### [Your instructions]
Go through the data underneath and report how many lines hold the string "Washington", giving only the number.

### [Dataset content]
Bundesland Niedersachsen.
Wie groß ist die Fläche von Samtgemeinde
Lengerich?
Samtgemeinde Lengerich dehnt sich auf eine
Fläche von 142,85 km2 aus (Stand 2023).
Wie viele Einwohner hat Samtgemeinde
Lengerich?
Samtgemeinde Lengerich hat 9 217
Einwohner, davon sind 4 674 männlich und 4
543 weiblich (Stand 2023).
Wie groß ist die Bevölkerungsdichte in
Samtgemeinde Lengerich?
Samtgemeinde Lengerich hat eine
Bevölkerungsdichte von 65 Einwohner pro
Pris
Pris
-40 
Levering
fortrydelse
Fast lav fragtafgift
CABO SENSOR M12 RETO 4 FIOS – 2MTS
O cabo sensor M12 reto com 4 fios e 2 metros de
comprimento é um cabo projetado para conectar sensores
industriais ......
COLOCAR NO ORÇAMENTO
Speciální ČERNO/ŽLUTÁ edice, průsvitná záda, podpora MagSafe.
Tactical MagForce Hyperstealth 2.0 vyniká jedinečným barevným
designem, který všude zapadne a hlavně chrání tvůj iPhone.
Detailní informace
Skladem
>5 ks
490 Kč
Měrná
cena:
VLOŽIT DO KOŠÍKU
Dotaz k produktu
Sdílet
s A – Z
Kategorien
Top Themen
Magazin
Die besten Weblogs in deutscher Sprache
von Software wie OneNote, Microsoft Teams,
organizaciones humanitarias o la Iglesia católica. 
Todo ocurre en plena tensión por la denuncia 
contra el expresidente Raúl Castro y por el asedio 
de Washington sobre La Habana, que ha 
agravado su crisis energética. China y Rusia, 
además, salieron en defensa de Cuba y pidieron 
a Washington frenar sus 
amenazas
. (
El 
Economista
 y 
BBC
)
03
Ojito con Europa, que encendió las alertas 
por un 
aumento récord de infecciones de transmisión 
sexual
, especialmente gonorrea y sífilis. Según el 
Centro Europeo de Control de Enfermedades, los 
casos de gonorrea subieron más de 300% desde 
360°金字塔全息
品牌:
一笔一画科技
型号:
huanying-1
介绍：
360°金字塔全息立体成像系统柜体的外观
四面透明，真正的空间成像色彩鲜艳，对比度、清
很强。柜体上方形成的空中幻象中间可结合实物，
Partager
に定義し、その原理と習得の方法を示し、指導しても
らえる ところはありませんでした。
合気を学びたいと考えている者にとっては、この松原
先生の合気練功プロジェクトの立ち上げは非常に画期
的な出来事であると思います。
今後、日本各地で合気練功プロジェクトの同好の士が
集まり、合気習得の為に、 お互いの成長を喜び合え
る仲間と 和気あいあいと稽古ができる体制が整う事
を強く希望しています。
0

### [Answer box]
2